Newcastle is the only place in Britain where the general management of its allotment sites is in the hands of the allotment gardeners themselves.

In 1999 Newcastle City Council disbanded the Allotments Sub-Committee and handed the day-to-day running of its 65 sites to a newly elected Allotments Working Group with the professional support and advice of the authority’s allotments officer.

The group allocates the annual allotments budget – the greater part of which is always devoted to fence repairs, replacement and maintenance, and are always looking for ideas to promote allotment gardening, improve site management and attract more people to take up the hobby.

Visit the Newcastle Allotments Website.

http://www.newcastleallotments.co.uk/

DIG THIS! November 2005

GRANDSTAND ROAD ALLOTMENTS

The Freemen of Newcastle have decided to close down Grandstand Road allotments, a tiny well-kept site with just seven plots tucked away in a corner of Duke’s Moor.

These allotments have been in use for well over half a century, every garden is occupied and cultivated, and all seven plot-holders have made it clear that they want to stay.

Less than ten years ago Mr. Leonard Fenwick, spokesman for the Freemen, told the High Court: “Allotments are a key area and well-established feature on the urban fringe areas of the Town Moor. These are primarily areas of little value for grazing cattle but very suitable for open space recreation” and “security of tenure is only at risk where there is evidence of a respective allotment association not maintaining a site to set standards.”

Well organised and used sites, he added, were “part and parcel of the future of Newcastle Town Moor as a protected open space.”

In spite of his assurances no fewer than five sites have been closed down by the Freemen in recent years with the loss of hundreds of plots.

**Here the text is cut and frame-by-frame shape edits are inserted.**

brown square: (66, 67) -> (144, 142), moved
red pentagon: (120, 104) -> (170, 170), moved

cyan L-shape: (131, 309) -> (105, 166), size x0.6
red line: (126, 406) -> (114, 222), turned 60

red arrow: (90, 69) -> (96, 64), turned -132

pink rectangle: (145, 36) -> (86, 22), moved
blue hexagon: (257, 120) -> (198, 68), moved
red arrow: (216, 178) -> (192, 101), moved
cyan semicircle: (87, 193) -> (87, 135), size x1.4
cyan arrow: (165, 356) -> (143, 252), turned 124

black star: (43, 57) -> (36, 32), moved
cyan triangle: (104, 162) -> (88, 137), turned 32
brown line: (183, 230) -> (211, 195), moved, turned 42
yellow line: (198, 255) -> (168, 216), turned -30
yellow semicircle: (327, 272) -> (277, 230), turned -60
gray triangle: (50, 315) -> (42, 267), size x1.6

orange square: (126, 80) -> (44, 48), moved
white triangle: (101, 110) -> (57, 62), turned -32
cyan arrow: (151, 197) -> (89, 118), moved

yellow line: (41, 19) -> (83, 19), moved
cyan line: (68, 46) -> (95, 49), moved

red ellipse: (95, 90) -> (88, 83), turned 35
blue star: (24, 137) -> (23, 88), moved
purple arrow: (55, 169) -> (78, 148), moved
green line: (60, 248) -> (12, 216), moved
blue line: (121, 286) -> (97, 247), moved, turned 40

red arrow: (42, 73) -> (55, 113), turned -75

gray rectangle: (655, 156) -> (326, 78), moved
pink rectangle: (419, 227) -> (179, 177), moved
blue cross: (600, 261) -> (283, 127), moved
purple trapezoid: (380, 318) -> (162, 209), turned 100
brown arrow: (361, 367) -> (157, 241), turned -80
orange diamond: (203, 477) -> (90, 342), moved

This leaves something like 1,000 acres of open moor on which the freemen are allowed by Act of Parliament to let out grazing for a maximum of 800 cattle, making it probably the most under-used resource in Newcastle.

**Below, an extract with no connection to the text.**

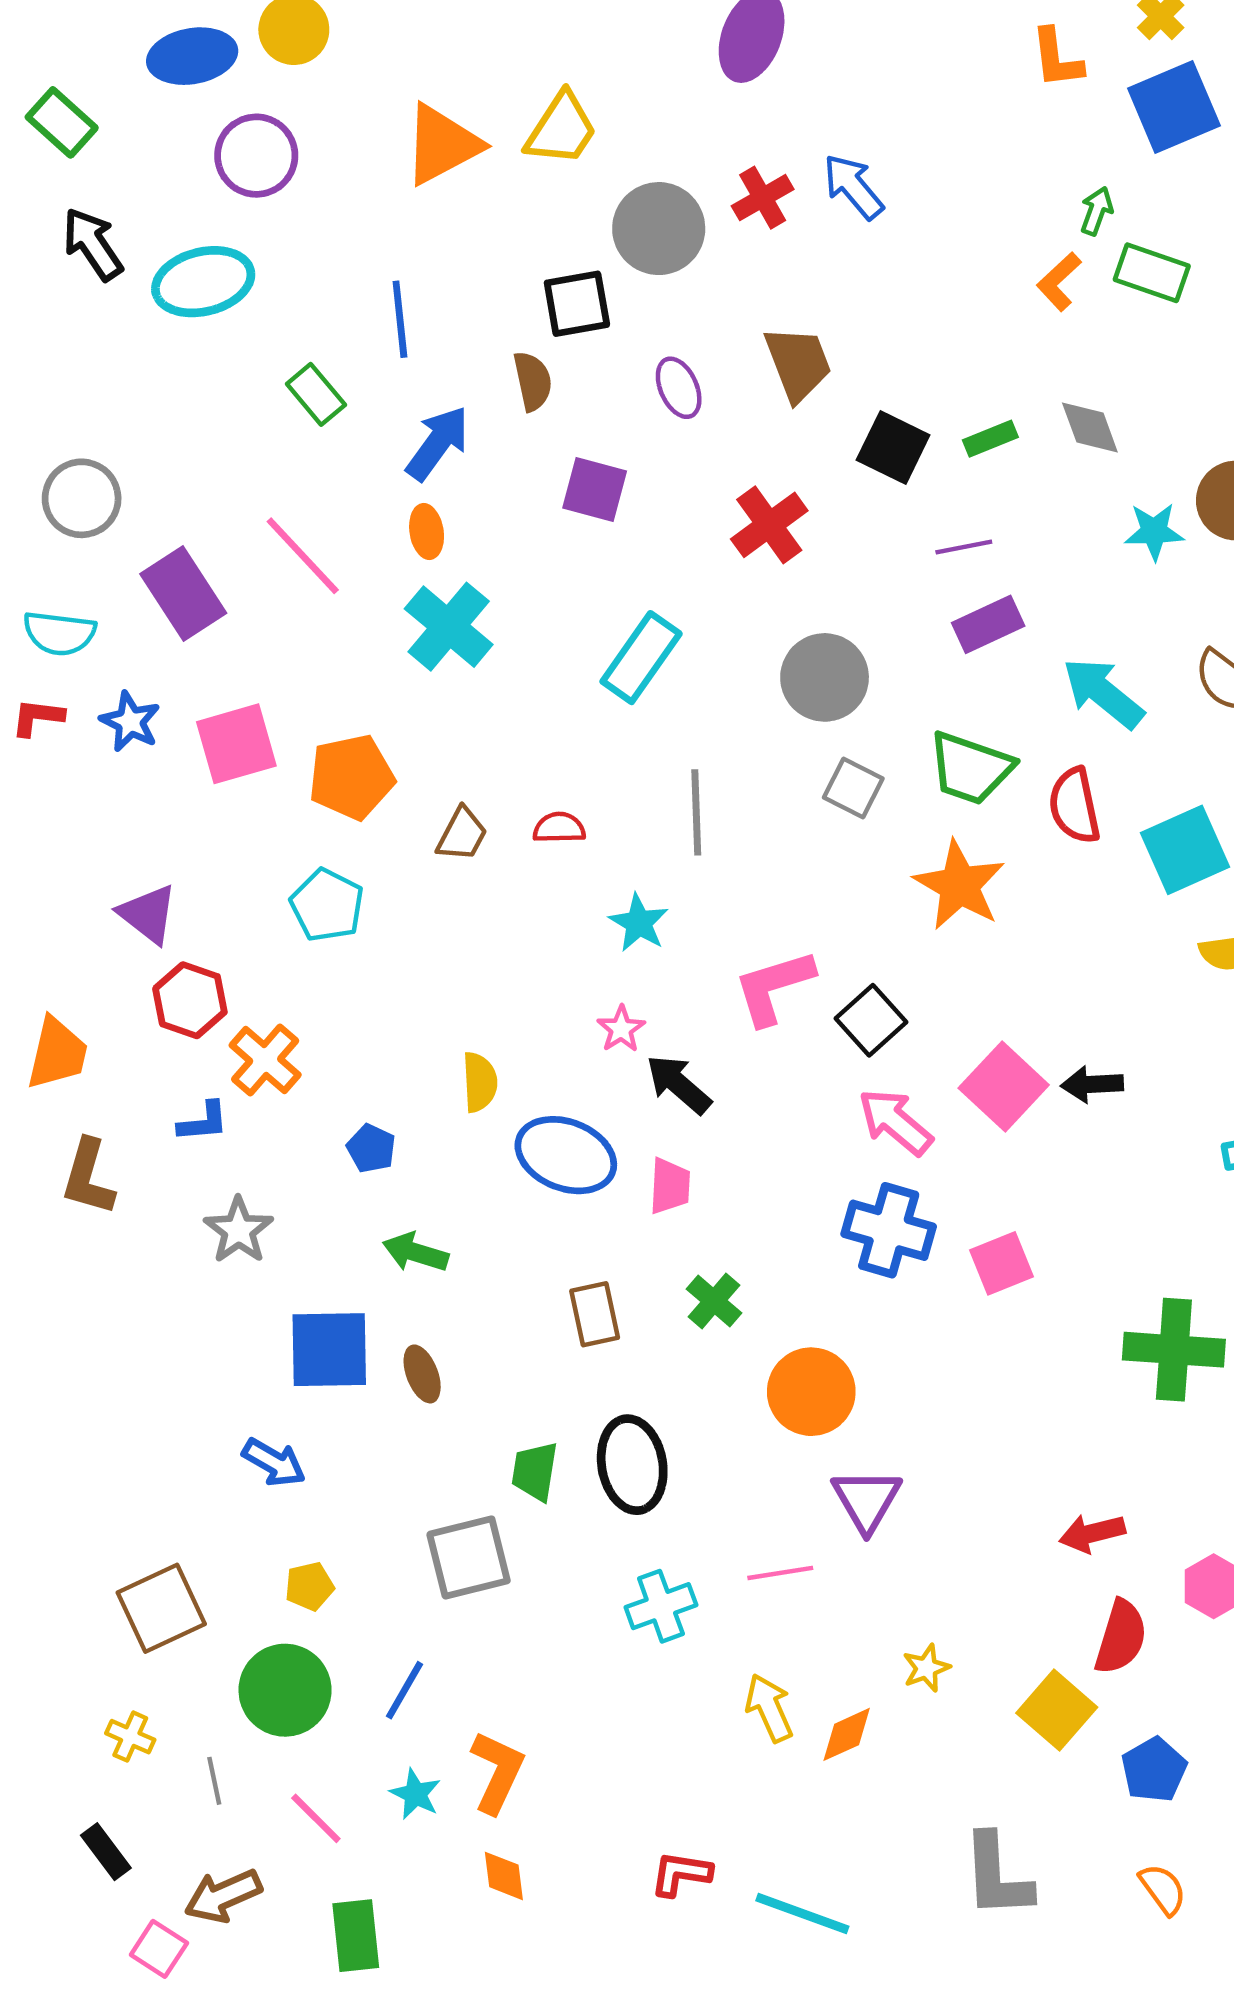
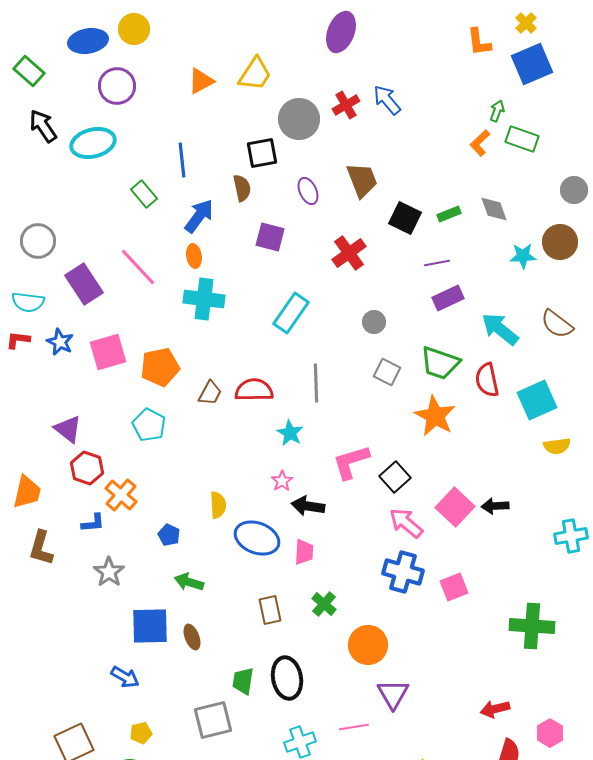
orange triangle: (442, 145) -> (201, 81), size x0.7
cyan cross: (449, 627) -> (204, 299), turned -33
gray circle: (825, 677) -> (374, 322), size x0.6
red semicircle: (559, 828) -> (254, 390), size x1.6
black arrow: (679, 1084) -> (308, 506), turned -32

The closure of Grandstand Road will add less than one third of an acre to this vast pasture – not even enough to feed a single cow.

So what’s it really about? Well, Mr. Fenwick has been quoted in both the Evening Chronicle and The Journal as saying this move is part of a “structured environmental programme”

Quite what this has to do with the Freemen’s right to graze cows is a bit of a mystery to members of Newcastle Allotments Working Group, so we have written to the freemen asking for a meeting at which they can explain the programme and its implications, and give us an opportunity to comment. At the time of going to press we are still awaiting a reply.